Written and directed by Cristian Mungiu, the film recreates a stifled world where even contraception is outlawed, and danger lurks in any situation, at any time, from anybody. Aside from The Lives of Others, I can't think of a better portrayal of degraded life in Eastern Europe at the end of the 20th century.

The film won the Palme d'Or at the Cannes Film Festival but was not even a nominee for best foreign film at the Academy Awards, and the theatre where I viewed it was practically empty. Maybe this disconnect is because of a graphic abortion scene, maybe because of the bleak tone.

Anyway, 4 Months, 3 Weeks and 2 Days sharply reminded me of my visit to Romania, 15 years after the fall of the Ceausescus.
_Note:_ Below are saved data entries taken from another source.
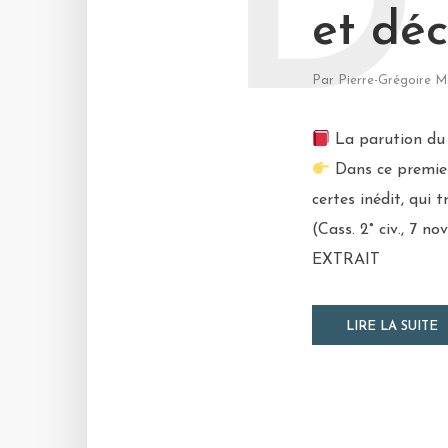
D
et dé
Par
Pierre-Grégoire M
La parution du 
Dans ce premier
certes inédit, qui
(Cass. 2° civ., 7 no
EXTRAIT
LIRE LA SUITE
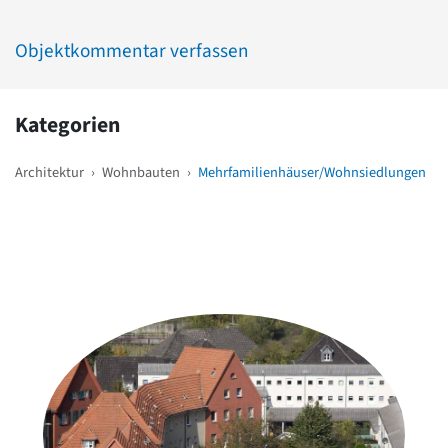
Objektkommentar verfassen
Kategorien
Architektur
›
Wohnbauten
›
Mehrfamilienhäuser/Wohnsiedlungen
Weitere Objekte
in der Nähe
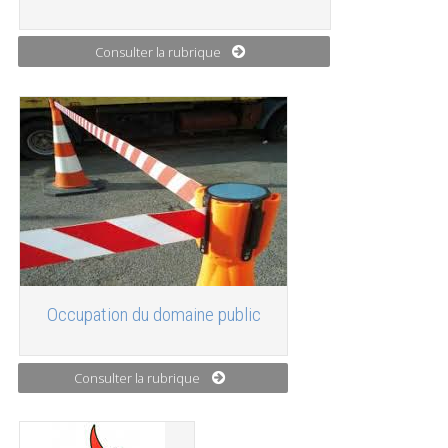
Consulter la rubrique
Occupation du domaine public
Consulter la rubrique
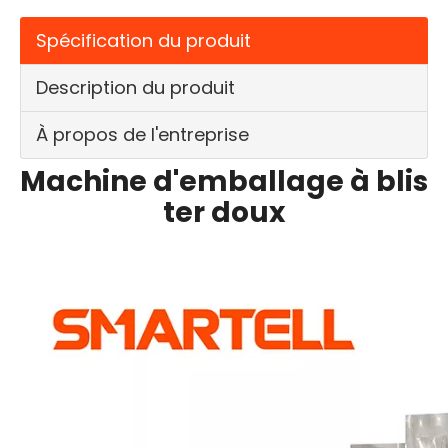
Spécification du produit
Description du produit
À propos de l'entreprise
Machine d'emballage à blis
ter doux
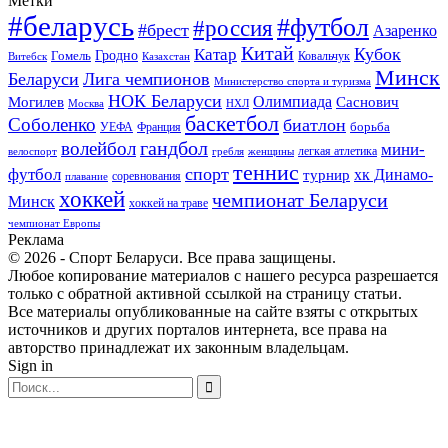
Метки
#беларусь
#футбол
#россия
#брест
Азаренко
Китай
Кубок
Катар
Гомель
Гродно
Казахстан
Ковальчук
Витебск
Минск
Беларуси
Лига чемпионов
Министерство спорта и туризма
НОК Беларуси
Олимпиада
Могилев
Саснович
Москва
НХЛ
баскетбол
Соболенко
биатлон
борьба
УЕФА
Франция
гандбол
волейбол
мини-
легкая атлетика
гребля
женщины
велоспорт
теннис
спорт
футбол
хк Динамо-
турнир
соревнования
плавание
хоккей
чемпионат Беларуси
Минск
хоккей на траве
чемпионат Европы
Реклама
© 2026 - Спорт Беларуси. Все права защищены.
Любое копирование материалов с нашего ресурса разрешается
только с обратной активной ссылкой на страницу статьи.
Все материалы опубликованные на сайте взяты с открытых
источников и других порталов интернета, все права на
авторство принадлежат их законным владельцам.
Sign in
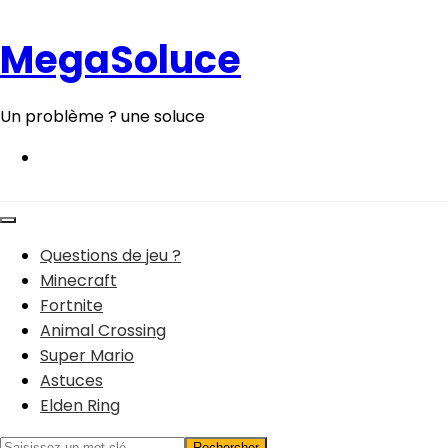
Aller
au
MegaSoluce
contenu
Un problème ? une soluce
Questions de jeu ?
Minecraft
Fortnite
Animal Crossing
Super Mario
Astuces
Elden Ring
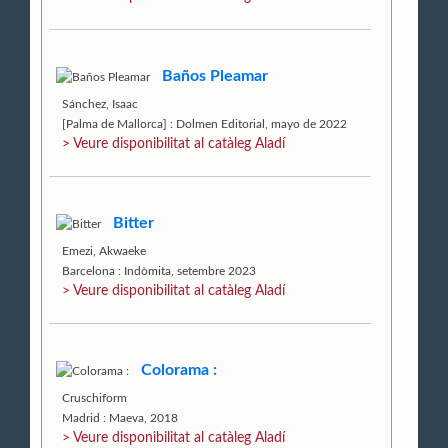
Baños Pleamar
Sánchez, Isaac
[Palma de Mallorca] : Dolmen Editorial, mayo de 2022
> Veure disponibilitat al catàleg Aladí
Bitter
Emezi, Akwaeke
Barcelona : Indòmita, setembre 2023
> Veure disponibilitat al catàleg Aladí
Colorama :
Cruschiform
Madrid : Maeva, 2018
> Veure disponibilitat al catàleg Aladí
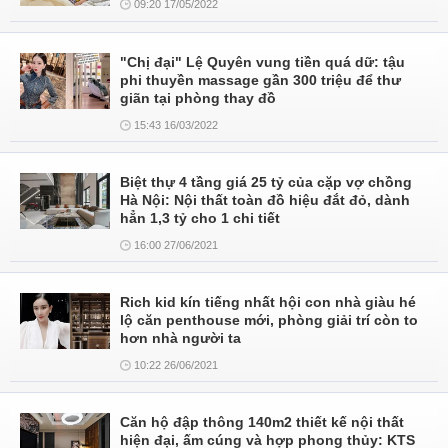
09:20 17/05/2022
"Chị đại" Lệ Quyên vung tiền quá dữ: tậu
phi thuyền massage gần 300 triệu để thư
giãn tại phòng thay đồ
15:43 16/03/2022
Biệt thự 4 tầng giá 25 tỷ của cặp vợ chồng
Hà Nội: Nội thất toàn đồ hiệu đắt đỏ, dành
hẳn 1,3 tỷ cho 1 chi tiết
16:00 27/06/2021
Rich kid kín tiếng nhất hội con nhà giàu hé
lộ căn penthouse mới, phòng giải trí còn to
hơn nhà người ta
10:22 26/06/2021
Căn hộ đập thông 140m2 thiết kế nội thất
hiện đại, ấm cúng và hợp phong thủy: KTS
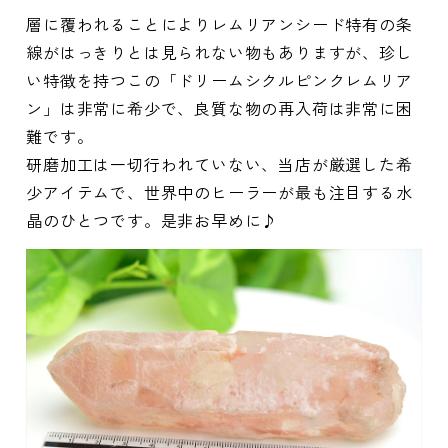
層に覆われることによりレムリアンシード特有の条
線がはっきりとは見られない物もありますが、珍し
い特徴を持つこの「ドリームシクルピンクレムリア
ン」は非常に希少で、良質な物の再入荷は非常に困
難です。
研磨加工は一切行われていない、当店が厳選した希
少アイテムで、世界中のヒーラーが最も注目する水
晶のひとつです。是非お早めに♪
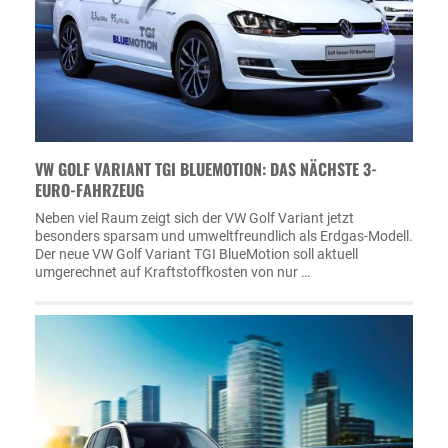
VW GOLF VARIANT TGI BLUEMOTION: DAS NÄCHSTE 3-
EURO-FAHRZEUG
Neben viel Raum zeigt sich der VW Golf Variant jetzt
besonders sparsam und umweltfreundlich als Erdgas-Modell.
Der neue VW Golf Variant TGI BlueMotion soll aktuell
umgerechnet auf Kraftstoffkosten von nur …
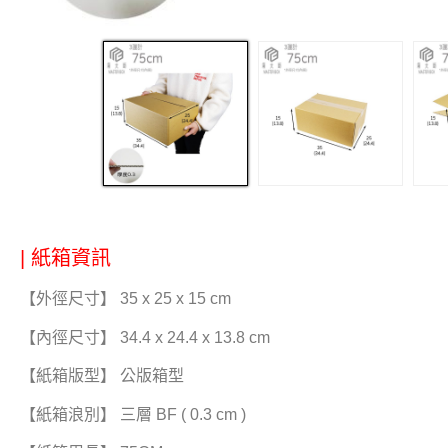
| 紙箱資訊
【外徑尺寸】 35 x 25 x 15 cm
【內徑尺寸】 34.4 x 24.4 x 13.8 cm
【紙箱版型】 公版箱型
【紙箱浪別】 三層 BF ( 0.3 cm )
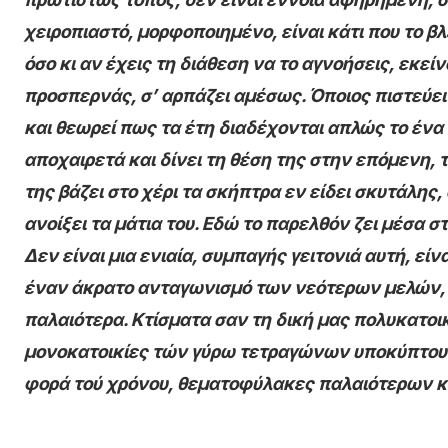
χειροπιαστό, μορφοποιημένο, είναι κάτι που το β
όσο κι αν έχεις τη διάθεση να το αγνοήσεις, εκείν
προσπερνάς, σ’ αρπάζει αμέσως. Όποιος πιστεύει
και θεωρεί πως τα έτη διαδέχονται απλώς το ένα 
αποχαιρετά και δίνει τη θέση της στην επόμενη,
της βάζει στο χέρι τα σκήπτρα εν είδει σκυτάλης, 
ανοίξει τα μάτια του. Εδώ το παρελθόν ζει μέσα στ
Δεν είναι μια ενιαία, συμπαγής γειτονιά αυτή, είν
έναν άκρατο ανταγωνισμό των νεότερων μελών,
παλαιότερα. Κτίσματα σαν τη δική μας πολυκατοι
μονοκατοικίες τών γύρω τετραγώνων υποκύπτουν
φορά τού χρόνου, θεματοφύλακες παλαιότερων κ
The country's infrastructure still appeared dingy and crumbly then, but the mood was politically hopeful. In the film, shoddy Soviet apartment blocks appear in shades of black and gray. On my trip, many were painted over in pastels.

In 4 Months, 3 Weeks and 2 Days, the party members and intelligentsia at a birthday celebration eat well enough and obsess about food, while the rest of the frequently coughing citizens make do with black-market leftovers and three-hour queues for a few eggs.

My guide in Bucharest spoke about her constant hunger as a child, and that her starving parents gave up most of their rationed cheese and bread to nourish her while the megalomaniac heads of state built a palace almost as big as the Pentagon, and fountain-studded boulevards wider than those in Paris.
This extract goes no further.